Read In Earth's Service (Mapped Space Book 2) Online
Authors: Stephen Renneberg
When I finished reviewing the
Merak Star’s
log, I returned to the flight deck where the timer was down to twenty minutes.
The shackle drone was drifting away from the ship and Izin’s hull crawlers were
patching the hole in our hull.
“Izin is almost done,” Jase said.
“Just in time,” I said, activating my console’s
nav-mode and selecting the Paraxos System from our TC astrographics database,
unnoticed by Jase who was watching for Drake ships. After a minute, I reset the
autonav for Duranis-A, just as Izin arrived on the flight deck and climbed onto
the third couch behind the two piloting positions.

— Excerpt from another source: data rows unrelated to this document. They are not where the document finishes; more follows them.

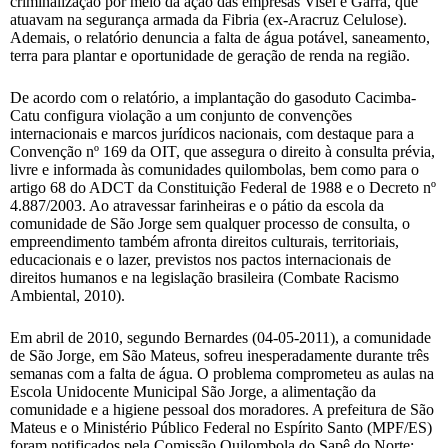
criminalização por meio da ação das empresas Visel e Garra, que
atuavam na segurança armada da Fibria (ex-Aracruz Celulose).
Ademais, o relatório denuncia a falta de água potável, saneamento,
terra para plantar e oportunidade de geração de renda na região.
De acordo com o relatório, a implantação do gasoduto Cacimba-
Catu configura violação a um conjunto de convenções
internacionais e marcos jurídicos nacionais, com destaque para a
Convenção nº 169 da OIT, que assegura o direito à consulta prévia,
livre e informada às comunidades quilombolas, bem como para o
artigo 68 do ADCT da Constituição Federal de 1988 e o Decreto nº
4.887/2003. Ao atravessar farinheiras e o pátio da escola da
comunidade de São Jorge sem qualquer processo de consulta, o
empreendimento também afronta direitos culturais, territoriais,
educacionais e o lazer, previstos nos pactos internacionais de
direitos humanos e na legislação brasileira (Combate Racismo
Ambiental, 2010).
Em abril de 2010, segundo Bernardes (04-05-2011), a comunidade
de São Jorge, em São Mateus, sofreu inesperadamente durante três
semanas com a falta de água. O problema comprometeu as aulas na
Escola Unidocente Municipal São Jorge, a alimentação da
comunidade e a higiene pessoal dos moradores. A prefeitura de São
Mateus e o Ministério Público Federal no Espírito Santo (MPF/ES)
foram notificados pela Comissão Quilombola do Sapê do Norte;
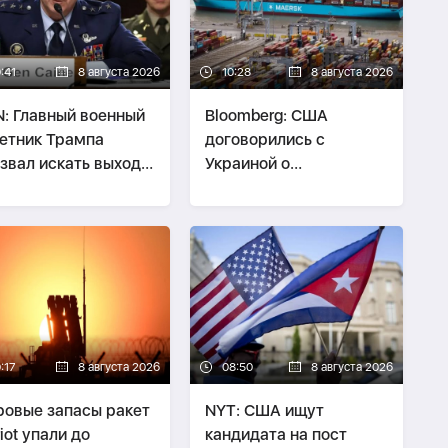
:41
8 августа 2026
10:28
8 августа 2026
: Главный военный
Bloomberg: США
етник Трампа
договорились с
звал искать выход
Украиной о
войны с Ираном
безопасности экспорта
нефти Казахстана
:17
8 августа 2026
08:50
8 августа 2026
овые запасы ракет
NYT: США ищут
riot упали до
кандидата на пост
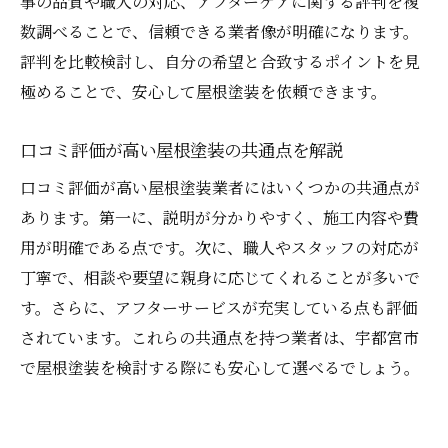
事の品質や職人の対応、アフターケアに関する評判を複
数調べることで、信頼できる業者像が明確になります。
評判を比較検討し、自分の希望と合致するポイントを見
極めることで、安心して屋根塗装を依頼できます。
口コミ評価が高い屋根塗装の共通点を解説
口コミ評価が高い屋根塗装業者にはいくつかの共通点が
あります。第一に、説明が分かりやすく、施工内容や費
用が明確である点です。次に、職人やスタッフの対応が
丁寧で、相談や要望に親身に応じてくれることが多いで
す。さらに、アフターサービスが充実している点も評価
されています。これらの共通点を持つ業者は、宇都宮市
で屋根塗装を検討する際にも安心して選べるでしょう。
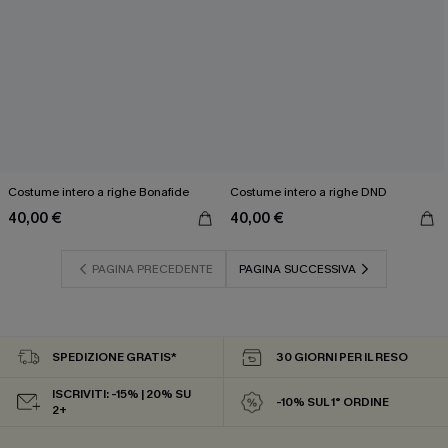
Costume intero a righe Bonafide
Costume intero a righe DND
40,00 €
40,00 €
PAGINA PRECEDENTE
PAGINA SUCCESSIVA
SPEDIZIONE GRATIS*
30 GIORNI PER IL RESO
ISCRIVITI: -15% | 20% SU
-10% SUL 1° ORDINE
2+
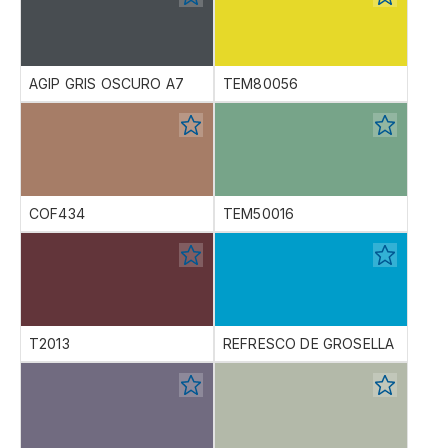
AGIP GRIS OSCURO A7
TEM80056
COF434
TEM50016
T2013
REFRESCO DE GROSELLA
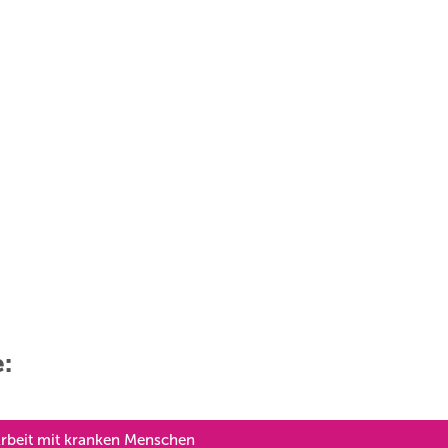
e:
Arbeit mit kranken Menschen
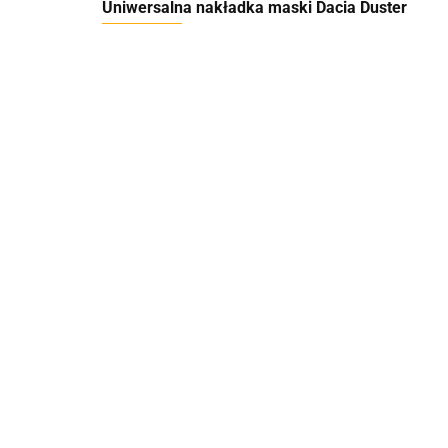
Uniwersalna nakładka maski Dacia Duster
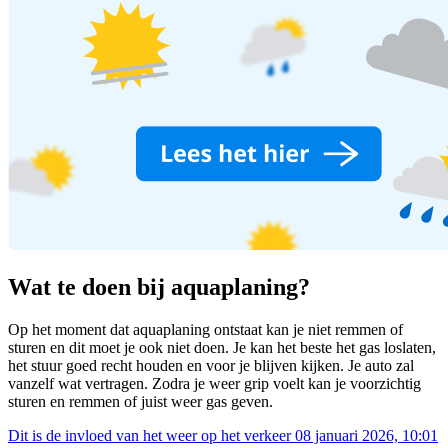
Wat te doen bij aquaplaning?
Op het moment dat aquaplaning ontstaat kan je niet remmen of
sturen en dit moet je ook niet doen. Je kan het beste het gas loslaten,
het stuur goed recht houden en voor je blijven kijken. Je auto zal
vanzelf wat vertragen. Zodra je weer grip voelt kan je voorzichtig
sturen en remmen of juist weer gas geven.
Dit is de invloed van het weer op het verkeer
08 januari 2026, 10:01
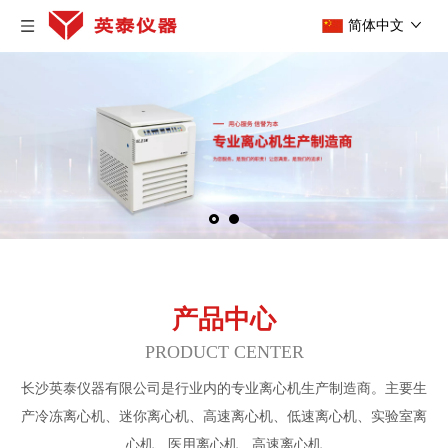
简体中文
产品中心
PRODUCT CENTER
长沙英泰仪器有限公司是行业内的专业离心机生产制造商。主要生
产冷冻离心机、迷你离心机、高速离心机、低速离心机、实验室离
心机、医用离心机、高速离心机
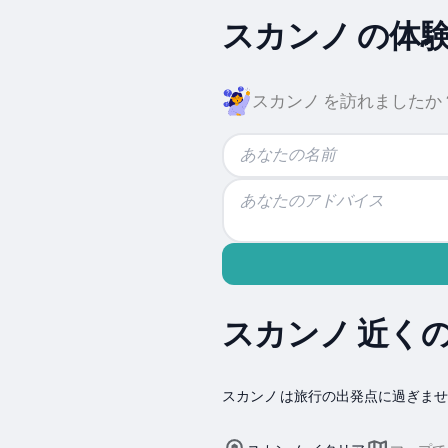
スカンノ の体
スカンノ を訪れましたか
スカンノ 近く
スカンノ は旅行の出発点に過ぎま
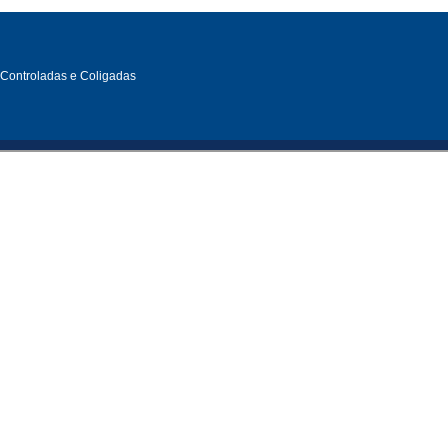
, Controladas e Coligadas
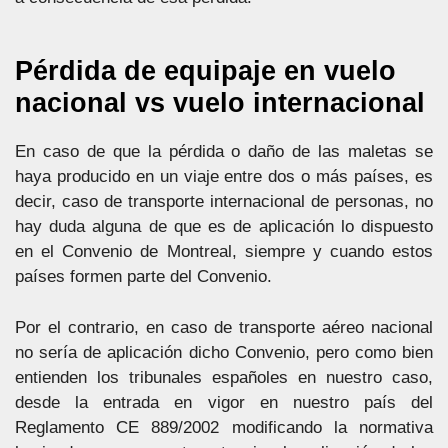
Pérdida de equipaje en vuelo
nacional vs vuelo internacional
En caso de que la pérdida o daño de las maletas se
haya producido en un viaje entre dos o más países, es
decir, caso de transporte internacional de personas, no
hay duda alguna de que es de aplicación lo dispuesto
en el Convenio de Montreal, siempre y cuando estos
países formen parte del Convenio.
Por el contrario, en caso de transporte aéreo nacional
no sería de aplicación dicho Convenio, pero como bien
entienden los tribunales españoles en nuestro caso,
desde la entrada en vigor en nuestro país del
Reglamento CE 889/2002 modificando la normativa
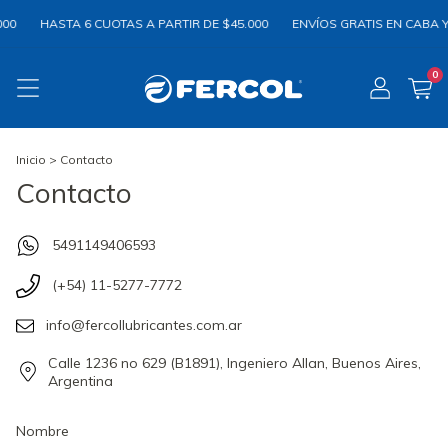
0
HASTA 6 CUOTAS A PARTIR DE $45.000
ENVÍOS GRATIS EN CABA Y G
0
Inicio
>
Contacto
Contacto
5491149406593
(+54) 11-5277-7772
info@fercollubricantes.com.ar
Calle 1236 no 629 (B1891), Ingeniero Allan, Buenos Aires,
Argentina
Nombre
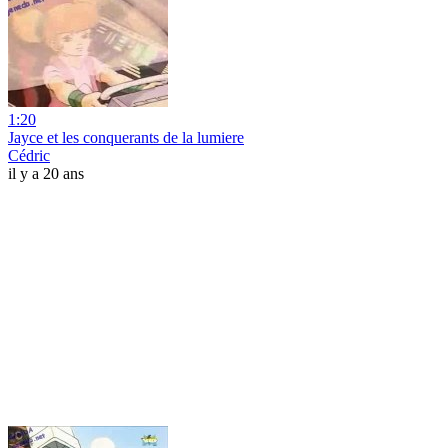
1:20
Jayce et les conquerants de la lumiere
Cédric
il y a 20 ans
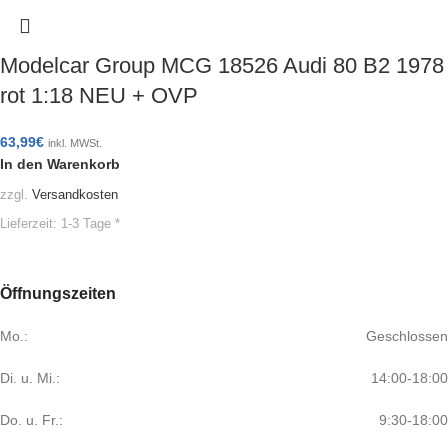
Modelcar Group MCG 18526 Audi 80 B2 1978
rot 1:18 NEU + OVP
63,99
€
inkl. MWSt.
In den Warenkorb
zzgl.
Versandkosten
Lieferzeit:
1-3 Tage *
Öffnungszeiten
Mo.:
Geschlossen
Di. u. Mi.:
14:00-18:00
Do. u. Fr.:
9:30-18:00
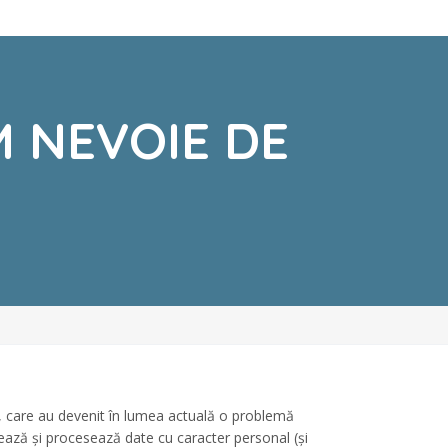
M NEVOIE DE
ce, care au devenit în lumea actuală o problemă
chează și procesează date cu caracter personal (și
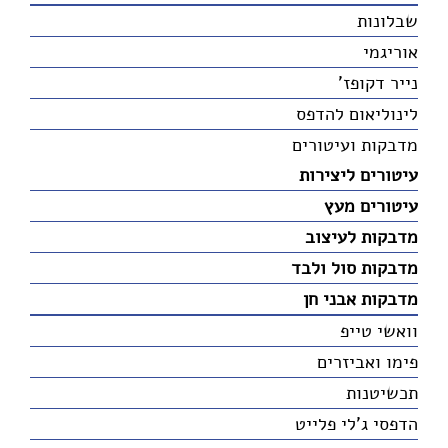
שבלונות
אוריגמי
נייר דקופז'
לינוליאום להדפס
מדבקות ועיטורים
עיטורים ליצירות
עיטורים מעץ
מדבקות לעיצוב
מדבקות סול ולבד
מדבקות אבני חן
וואשי טייפ
פימו ואביזרים
תכשיטנות
הדפסי ג'לי פלייט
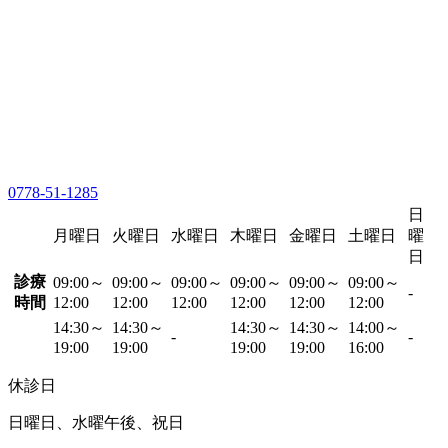
0778-51-1285
日
月曜日
火曜日
水曜日
木曜日
金曜日
土曜日
曜
日
診療
09:00～
09:00～
09:00～
09:00～
09:00～
09:00～
-
時間
12:00
12:00
12:00
12:00
12:00
12:00
14:30～
14:30～
14:30～
14:30～
14:00～
-
-
19:00
19:00
19:00
19:00
16:00
休診日
日曜日、水曜午後、祝日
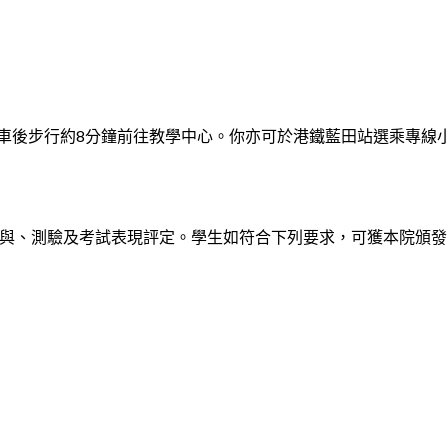
車後步行約8分鐘前往教學中心。你亦可於港鐵藍田站選乘專線小
與、測驗及考試表現評定。學生如符合下列要求，可獲本院頒發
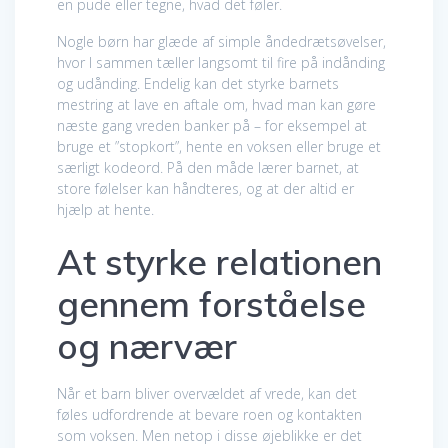
en pude eller tegne, hvad det føler.
Nogle børn har glæde af simple åndedrætsøvelser,
hvor I sammen tæller langsomt til fire på indånding
og udånding. Endelig kan det styrke barnets
mestring at lave en aftale om, hvad man kan gøre
næste gang vreden banker på – for eksempel at
bruge et ”stopkort”, hente en voksen eller bruge et
særligt kodeord. På den måde lærer barnet, at
store følelser kan håndteres, og at der altid er
hjælp at hente.
At styrke relationen
gennem forståelse
og nærvær
Når et barn bliver overvældet af vrede, kan det
føles udfordrende at bevare roen og kontakten
som voksen. Men netop i disse øjeblikke er det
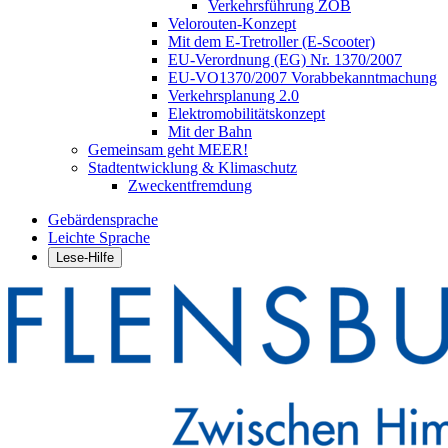
Verkehrsführung ZOB
Velorouten-Konzept
Mit dem E-Tretroller (E-Scooter)
EU-Verordnung (EG) Nr. 1370/2007
EU-VO1370/2007 Vorabbekanntmachung
Verkehrsplanung 2.0
Elektromobilitätskonzept
Mit der Bahn
Gemeinsam geht MEER!
Stadtentwicklung & Klimaschutz
Zweckentfremdung
Gebärdensprache
Leichte Sprache
Lese-Hilfe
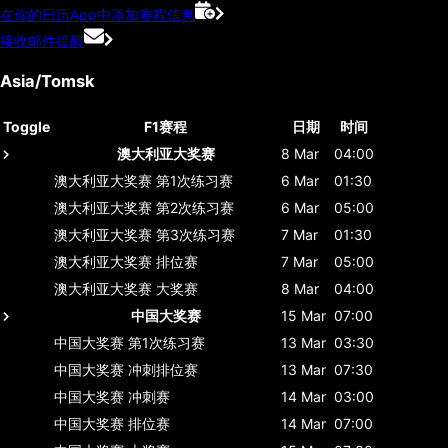
在你的日历App中添加赛程信息
接收邮件提醒
Asia/Tomsk
Toggle
F1赛程
日期
时间
澳大利亚大奖赛
8 Mar
04:00
澳大利亚大奖赛
第1次练习赛
6 Mar
01:30
澳大利亚大奖赛
第2次练习赛
6 Mar
05:00
澳大利亚大奖赛
第3次练习赛
7 Mar
01:30
澳大利亚大奖赛
排位赛
7 Mar
05:00
澳大利亚大奖赛
大奖赛
8 Mar
04:00
中国大奖赛
15 Mar
07:00
中国大奖赛
第1次练习赛
13 Mar
03:30
中国大奖赛
冲刺排位赛
13 Mar
07:30
中国大奖赛
冲刺赛
14 Mar
03:00
中国大奖赛
排位赛
14 Mar
07:00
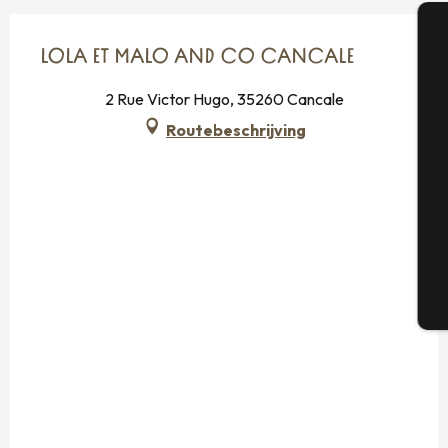
LOLA ET MALO AND CO CANCALE
A
2 Rue Victor Hugo, 35260 Cancale
Routebeschrijving
Se
G
T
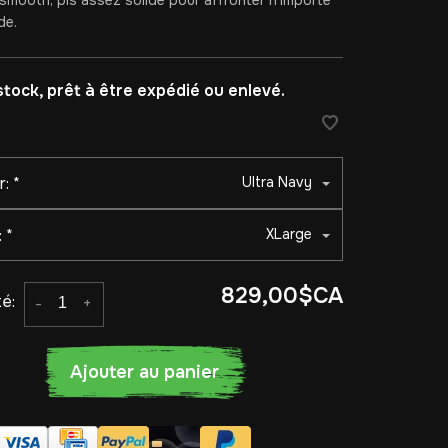
 smooth, pis assez solide pour affronter n’importe
de.
stock, prêt à être expédié ou enlevé.
r:
*
Ultra Navy
:
*
XLarge
829,00$CA
é:
-
+
Ajouter au panier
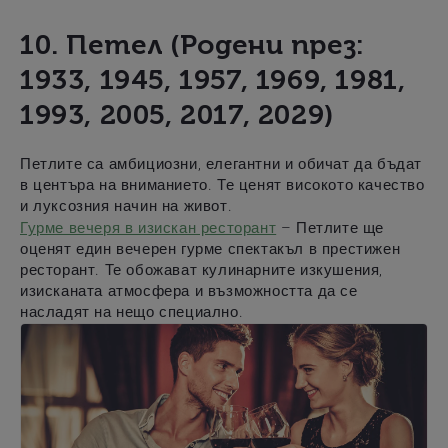
10. Петел (Родени през:
1933, 1945, 1957, 1969, 1981,
1993, 2005, 2017, 2029)
Петлите са амбициозни, елегантни и обичат да бъдат
в центъра на вниманието. Те ценят високото качество
и луксозния начин на живот.
Гурме вечеря в изискан ресторант
– Петлите ще
оценят един вечерен гурме спектакъл в престижен
ресторант. Те обожават кулинарните изкушения,
изисканата атмосфера и възможността да се
насладят на нещо специално.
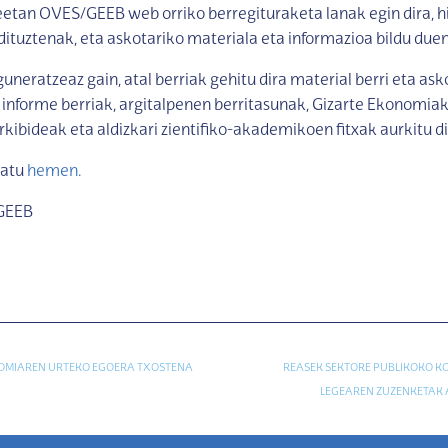
etan OVES/GEEB web orriko berregituraketa lanak egin dira, hi
dituztenak, eta askotariko materiala eta informazioa bildu duen
guneratzeaz gain, atal berriak gehitu dira material berri eta ask
 informe berriak, argitalpenen berritasunak, Gizarte Ekonomiak
kibideak eta aldizkari zientifiko-akademikoen fitxak aurkitu d
tatu
hemen.
/GEEB
OMIAREN URTEKO EGOERA TXOSTENA
REASEK SEKTORE PUBLIKOKO 
LEGEAREN ZUZENKETAK 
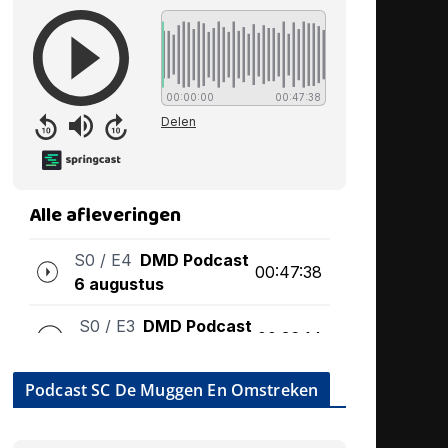
Podcast SC De Muggen En Omstreken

“If a Drake ship appears, Captain,” he said, “you can
engage the superluminal drive. We’ll lose the hull crawlers, but the ship is
safe to fly.”
“The crawlers have time,” I said, more concerned
that Gern Vrate got a good read of our destination than I was for a couple of
replaceable hullbots.
Izin glanced at the destination visible on the
autonav display in front of me. “There’s no Society Exchange in the Duranis
System, Captain, only the Merak Star’s customers.”
“That’s right.”
“Are we continuing a vendetta we cannot hope to
resolve?” he asked. “Perhaps we should drop it now and wait for a better
opportunity to deal with Domar Trask.”
Jase gave me a furtive look, clearly having been thinking
the same thing. If I was just settling a personal score, they’d be right.
“If you’re looking for a paying job, the Orie
mercs all have prices on their heads.” It wasn’t true, but Lena would ante up
to preserve my cover, making it true. The Society ran a bounty board for Earth
Navy and for private security contractors, some of which were EIS kill missions
in disguise. I steered clear of them all, even the EIS hits, because I was deep
cover, not assassination. That didn’t mean I couldn’t pretend to be dishing out
vigilante justice, if it convinced them to go along with it.
“Are we bounty hunters now?” Izin asked. “Or is
this a Captain Ahab obsession?”
And Trask was my Moby Dick? Izin must be thinking
I’d lost my mind taking such risks simply for revenge.
Jase brightened, declaring with bravado, “I always
thought I’d make a good bounty hunter!”
“It’s neither,” I said, deciding to give them part
of the truth. “It’s my brother.”
“Your brother? I thought he was dead.”
“He’s Rix, Captain of the Cyclops.” And a Mataron
collaborator!
“He’s a Drake!” Jase exclaimed incredulously.
“Not just any Drake. He’s a leader, maybe
the
leader of the Drakes.”
“Damn!”
“There’s more,” I said. “The Mataron, Hazrik
a’Gitor – you remember him? He’s behind this. It’s why Gern Vrate was after me,
to hand me over to the Matarons, except I made a deal with Vrate. He doesn’t
give me to the snakeheads and I track down the three Kesarn he’s looking for.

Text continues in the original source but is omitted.